Why didn't somebody tell us about this?  We kept trying to get our 'primary care physician' also familiarly known as an internist and our PCP, to tell us what to do.  I think I even raised my voice once when he didn't call back.

In my part-time job taking care of Wayne's dog Weezie while he was sick, I discovered lots of hair in the basement.  I've been overlooking it for months, but I can't any more.  She's such a nice dog.  See Shuffle and Balance  for an example of her good-dog behavior.  Wayne just now brushed her and showed me the pile of hair. There's enough in that bag to knit an afghan.  

Weezie is about twelve years old and stays outside in the run for most of the day, sitting on the 'deck'  Wayne built for her, or in the igloo shaped house on the deck, or she might go to the small deck he built in the best spot for lying in the sun.   Because she's outside so much, she has a beautiful thick coat and lots of that soft, downy under-hair.  That's what keeps flying around, because she seems to shed year-round.

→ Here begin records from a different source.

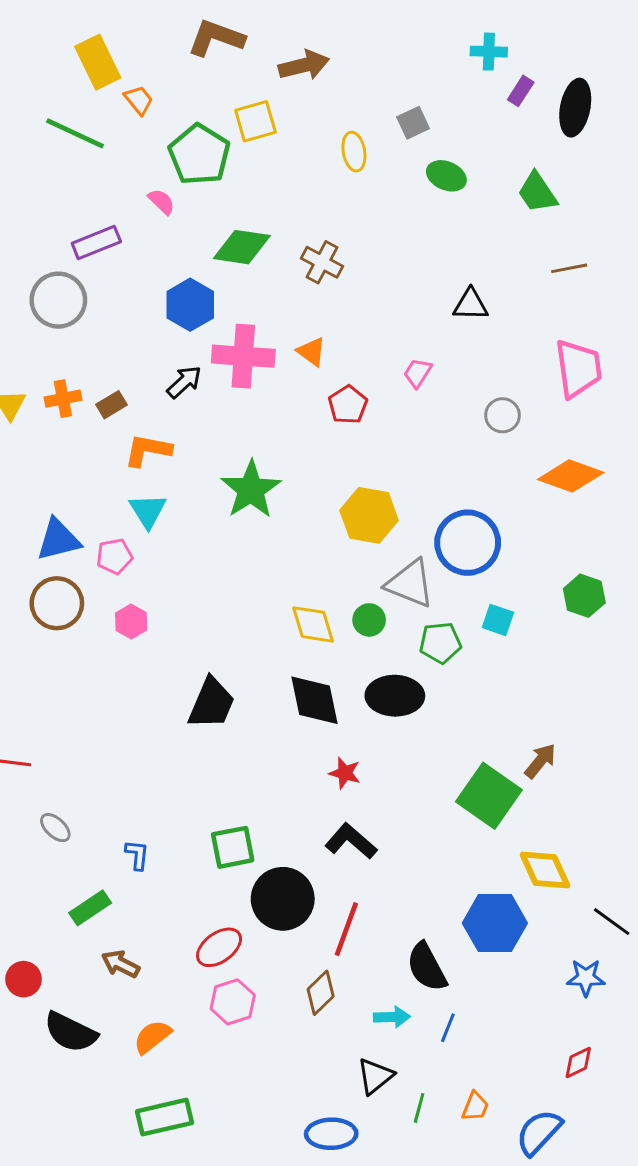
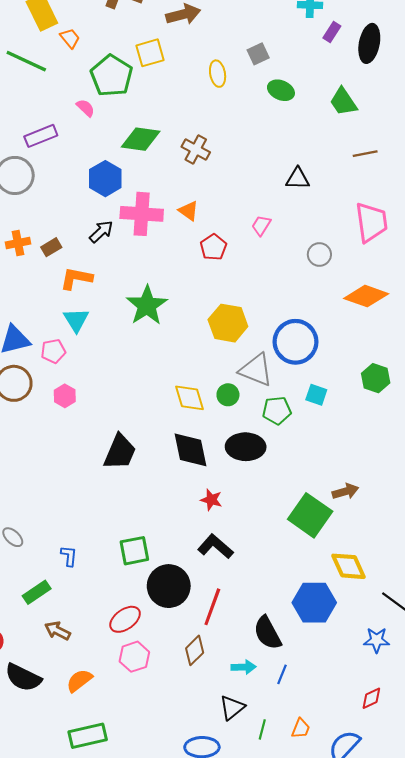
brown arrow: (540, 761) -> (345, 491), turned 35

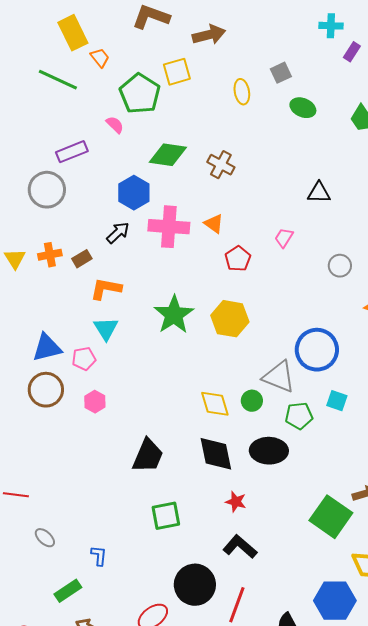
black arrow: (101, 232) -> (118, 233), moved
yellow hexagon: (228, 323) -> (230, 319), moved
green square: (134, 551) -> (166, 516), moved

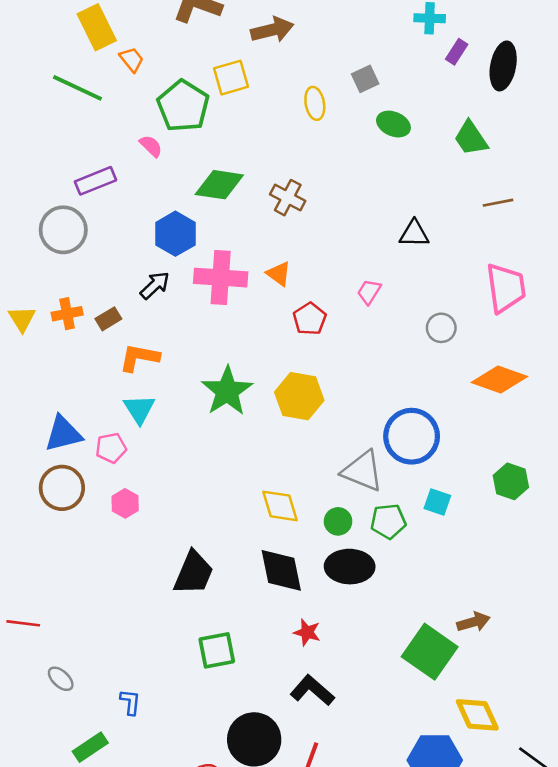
green circle: (252, 401) -> (338, 521), moved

took on the task of eliminating the problem inside first by getting some of those doggie rugs, and they really seem to be working.  Also, I bought a furminator.  Wayne usually brushes her once a day, and she loves it, so we'll have her groomed professionally, and then try to keep up by brushing her daily with the furminator.  I think if she doesn't object, I could hook that up to the vacuum cleaner!   

New Posts
I've been working on a post about my dad for a while.  I also added some of his family history, and part of the post about my dad's upholstery shop to the 'About Me' part of this blog which I named Child of the Thirties.  It's amazing how the details about the shop and the hours I spent with my dad came back to me as I wrote.  For eighteen years I lived in the same house with my dad's shop just a hop, skip, and a jump from the back door.  I was a very lucky child.

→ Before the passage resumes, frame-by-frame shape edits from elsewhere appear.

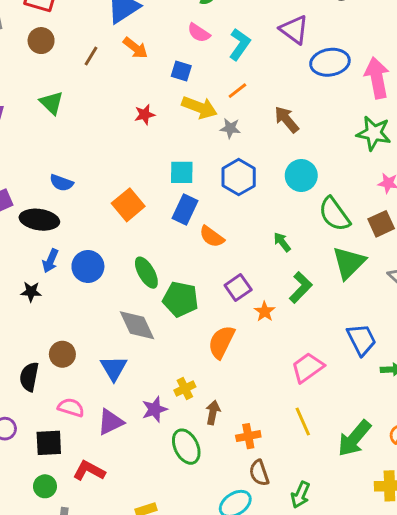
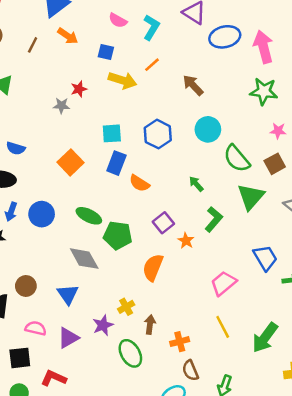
gray star: (230, 128) -> (61, 106), moved
green ellipse: (146, 273) -> (89, 216), turned -30

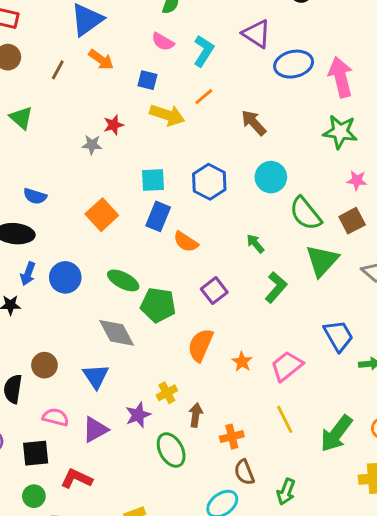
orange star: (186, 241) -> (242, 362), moved

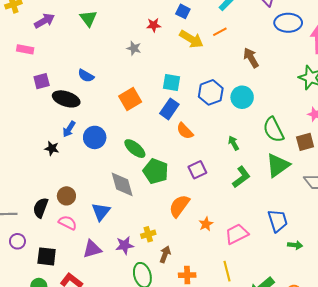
red star: (114, 125) -> (154, 25), moved
cyan circle: (271, 177) -> (242, 97), moved
pink semicircle: (56, 417) -> (68, 223), moved

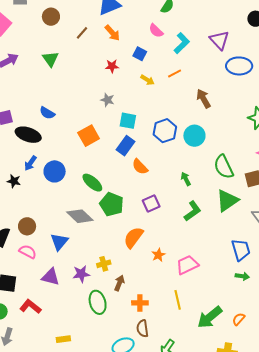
yellow arrow: (191, 39) -> (147, 80), size x0.6
gray star: (134, 48) -> (107, 100), moved
gray diamond: (122, 184) -> (80, 216), turned -32
blue trapezoid: (278, 221) -> (241, 250), moved
purple triangle: (92, 249) -> (51, 277), turned 30

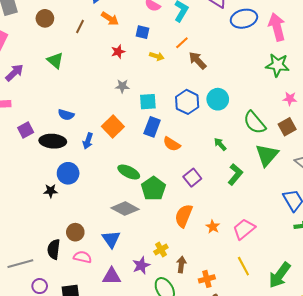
brown arrow: (203, 99) -> (198, 60), moved
blue arrow: (30, 163) -> (88, 141), moved
blue circle: (55, 171) -> (68, 173), moved
green pentagon: (112, 204) -> (153, 189), turned 30

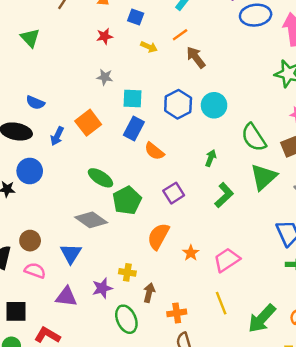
green arrow: (220, 144) -> (211, 158), turned 56
yellow cross: (161, 250) -> (127, 272), turned 32

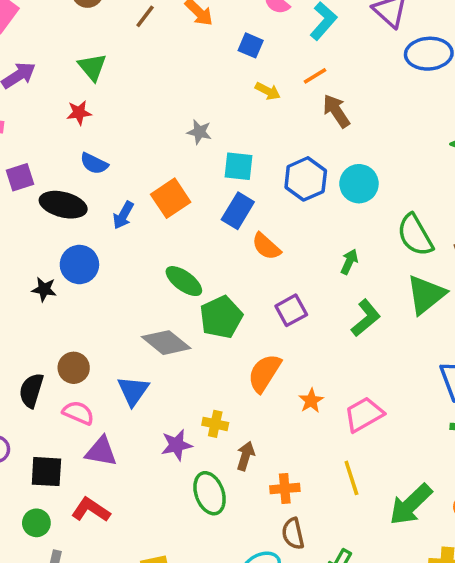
red star: (105, 36) -> (79, 113), moved
purple triangle: (66, 297) -> (101, 451), moved

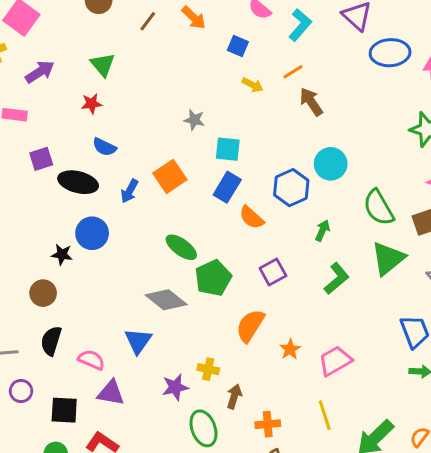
blue hexagon: (306, 179) -> (291, 188), moved
brown circle: (74, 368) -> (43, 293), moved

I know this is more like a journal entry, but I wanted to ease into coming back to the blog.  It's been about five months since I've written any posts.  We've been busy getting through the holidays, being sick, and other things.  The rest of the story about my dad's family is in Child of the Thirties if you're interested.  

Appliance Hell
Friday our washing machine filled and filled and filled.  I caught it just as it was ready to go over the top - 17 good years!  Saturday I bought a washer and it was delivered Tuesday.  Amy and Wes came for a visit Saturday afternoon, so Amy helped me get the water out of the old one.  I had already taken the clothes out.  Of course the clothes had not been through the rinse cycle, so I had to do that the old fashioned way.  Lucky us, we have a new washing machine now that we're approaching mid-80's.  Not as much fun to get something new as it was when we were young.     

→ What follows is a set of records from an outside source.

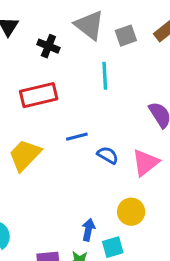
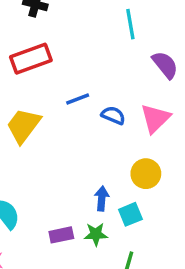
cyan line: (105, 76) -> (130, 24), moved

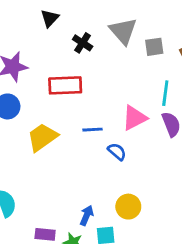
cyan line: (130, 24) -> (165, 93), moved
pink triangle: (155, 118) -> (135, 118), moved

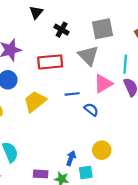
gray triangle: (123, 31) -> (88, 56), moved
gray square: (154, 47) -> (102, 29), moved, size x1.5

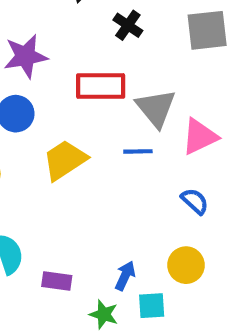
gray triangle: (88, 56) -> (156, 108), moved
blue semicircle: (91, 110) -> (195, 201), moved
purple rectangle: (41, 174) -> (57, 281), moved

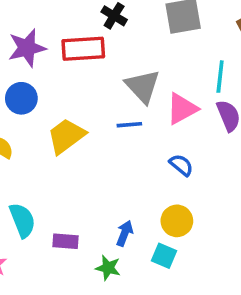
red rectangle: (101, 86) -> (83, 49), moved
cyan square: (152, 306) -> (164, 256), moved, turned 30

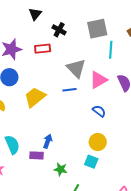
red rectangle: (83, 49) -> (43, 49), size x0.7
cyan line: (220, 77) -> (111, 50), moved
blue arrow: (125, 233) -> (48, 141), moved

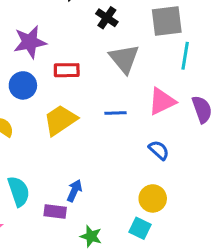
red rectangle: (43, 49) -> (67, 70), moved
gray triangle: (76, 68) -> (124, 59), moved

On my way home from buying the washer, I stopped at Urgent  Care, which is connected to the Athens Orthopedic Clinic, and got an x-ray of my arm. It's been hurting since I tripped in the hall and fell down a few days before Christmas.  Osteo arthritis had settled in two places, bicep and rotator cuff, muscle tears? (BTW I don't understand that.) The doctor gave me a steroid injection somewhere in my shoulder in the vicinity of the rotator cuff.  

He also gave me a prescription for Prednisone. Now I have to consciously stay away from eBay and Amazon because I have a tendency to buy stuff when I'm on steroids. I have already bought a pair of capris and a striped shirt -- gonna look like Shirley Temple in a sailor outfit this summer.  Anyone know how to fix my hair in ringlets?